** Opening Supplied material block **

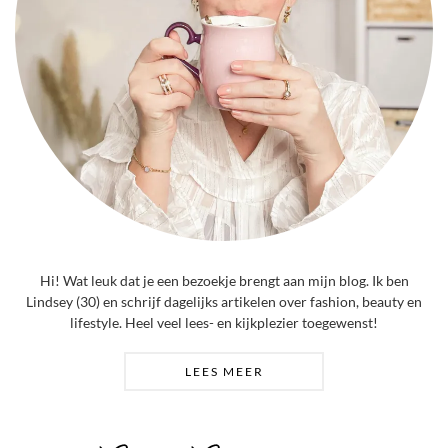
Hi! Wat leuk dat je een bezoekje brengt aan mijn blog. Ik ben
Lindsey (30) en schrijf dagelijks artikelen over fashion, beauty en
lifestyle. Heel veel lees- en kijkplezier toegewenst!
LEES MEER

** Closing Supplied material block **

> [Exercise brief] Before copying the material, set its pictures aside; then transcribe it word for word.

> [Response to the exercise]
Hi! Wat leuk dat je een bezoekje brengt aan mijn blog. Ik ben
Lindsey (30) en schrijf dagelijks artikelen over fashion, beauty en
lifestyle. Heel veel lees- en kijkplezier toegewenst!
LEES MEER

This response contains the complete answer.